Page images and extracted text
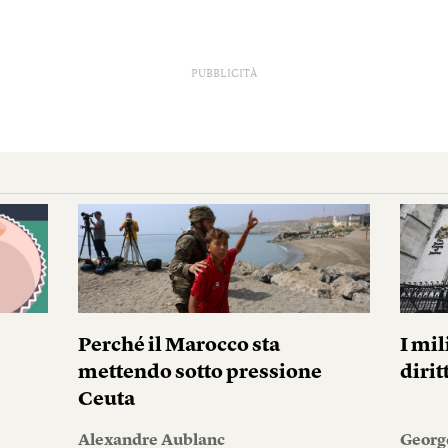
PUBBLICITÀ
Perché il Marocco sta
I mil
mettendo sotto pressione
diri
Ceuta
Alexandre Aublanc
Georg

TRY IT
Although the records above include pictures, the copy must contain only their exact text.

RESPONSE TO THIS EXERCISE
PUBBLICITÀ
Perché il Marocco sta
I mil
mettendo sotto pressione
diri
Ceuta
Alexandre Aublanc
Georg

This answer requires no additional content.